Sembra facile, ma lo è davvero!
Comunque, esistono ottime maniere per sviluppare le idee; innanzitutto, quando vengono bisogna riconoscerle e lavorarci su.
E se non vengono?
Ma sì che vengono.
Allora, ecco qualche suggerimento, se davvero non mi credi.

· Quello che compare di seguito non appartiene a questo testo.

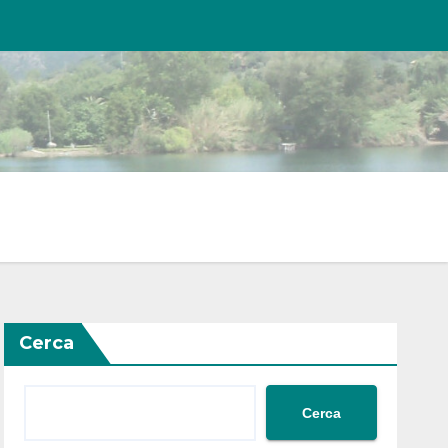
Cerca
Cerca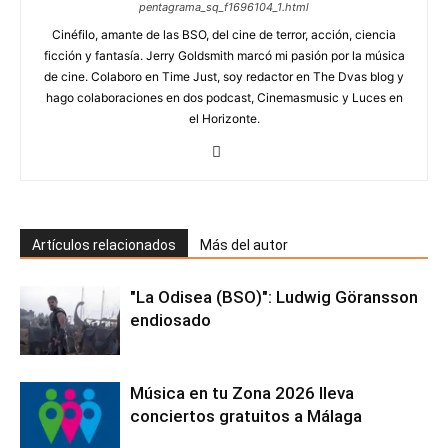
pentagrama_sq_f1696104_1.html
Cinéfilo, amante de las BSO, del cine de terror, acción, ciencia
ficción y fantasía. Jerry Goldsmith marcó mi pasión por la música
de cine. Colaboro en Time Just, soy redactor en The Dvas blog y
hago colaboraciones en dos podcast, Cinemasmusic y Luces en
el Horizonte.
Artículos relacionados
Más del autor
"La Odisea (BSO)": Ludwig Göransson
endiosado
Música en tu Zona 2026 lleva
conciertos gratuitos a Málaga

SUGGERIMENTI A LUNGO TERMINE: leggere, leggere, leggere.
Mi dispiace, ma ti tocca: puoi avere un gran cervello, un enorme cuore, tanta intuizione, ma se vivi fuori dal mondo, in un universo parallelo ed estraneo agli altri, è difficile avere molte idee.
Quindi, leggi, leggi, leggi…. Di tutto, più o meno va bene tutto.
Se poi leggi i libri che ti consiglio è ancor meglio

SUGGERIMENTI A BREVE TERMINE
( e qui ora chiedo scusa ai puristi e ai professori veri): guardati almeno un telegiornale al giorno, con un blocco per appunti in una mano e la penna nell’altra.
Ascolta con attenzione le notizie e, man mano, scrivi qualcosa su quelle che ti colpiscono maggiormente. Basta una parola o poco più.
Poi, vai ad approfondire, cercando sulla rete altre informazioni; attento: non tutti i siti sono ugualmente attendibili e documentati.
Quando hai capito bene di che si tratta, fermati un attimo a pensarci su, fatti un’idea, cerca di avere un’opinione sull’argomento.
Se puoi, parlane con qualcuno: lo scambio di idee è essenziale, per avere più idee. Sforzati di essere CURIOSO, di chiederti sempre PERCHE’.
Se ti va, cerca un bel quaderno, con una bella copertina, e scrivi lì tutto quello che ti colpisce…
Una Moleskine, ad esempio (a proposito, sai cos’è? … ecco una prima curiosità….)
Alla fine di una sola settimana di questo lavoro avrai già tantissimi spunti di riflessione e un sacco di idee nuove perché avrai ampliato le tue conoscenze.
Secondo suggerimento, legato al primo, però: metti mi piace a tutti i giornali e notiziari on line: ormai non esiste quotidiano, settimanale o mensile che non abbia una versione digitale. Ti arriveranno sul cellulare, magari attraverso facebook, le notifiche in tempo reale di quel che accade nel mondo, e sarai sempre informatissimo!
Anche in questo caso, APPROFONDISCI: la curiosità è alla base della conoscenza, e le idee sono come le ciliegie (o i baci): uno tira l’altro.

ESEMPIO PRATICO:
L’attentato in Francia: dove? Quando? Cosa è avvenuto? Isis? E che cos’è? Charlie Hebdo? Cos’è?
TUTTO QUEL CHE AVVIENE INTORNO A TE E’ INTERESSANTE… E QUANDO TI SARAI INFORMATO, PENSA … RIFLETTI
Intanto, leggi, leggi, leggi….

PER CHI INVECE…
Hai ottime idee ma hai paura di andare fuori tema?
Ogni volta che prendi una penna in mano ti viene il tanto famoso blocco dello scrittore?
Come prima cosa bisogna ORGANIZZARE IL TEMPO e gestirlo in modo intelligente.
Come?

Se hai a disposizione tre ore puoi:
• usare 10 minuti per comprendere la traccia
• 20 minuti per fare la scaletta e per trovare idee
• 1 ora e 30 per scrivere il tema
• 30 minuti per correggerlo
• 30 minuti per ricopiarlo in bella
Se le ore sono di più, raddoppia i 10 minuti per la comprensione…. Ecc. ecc.

LEGGERE LA TRACCIA
Così come avviene durante un’interrogazione, leggere e capire la traccia di un tema è fondamentale. Concediti il giusto tempo e cerca di cogliere il numero maggiore di dettagli. Saranno la tua bussola e la tua strada per comporre una scaletta perfetta!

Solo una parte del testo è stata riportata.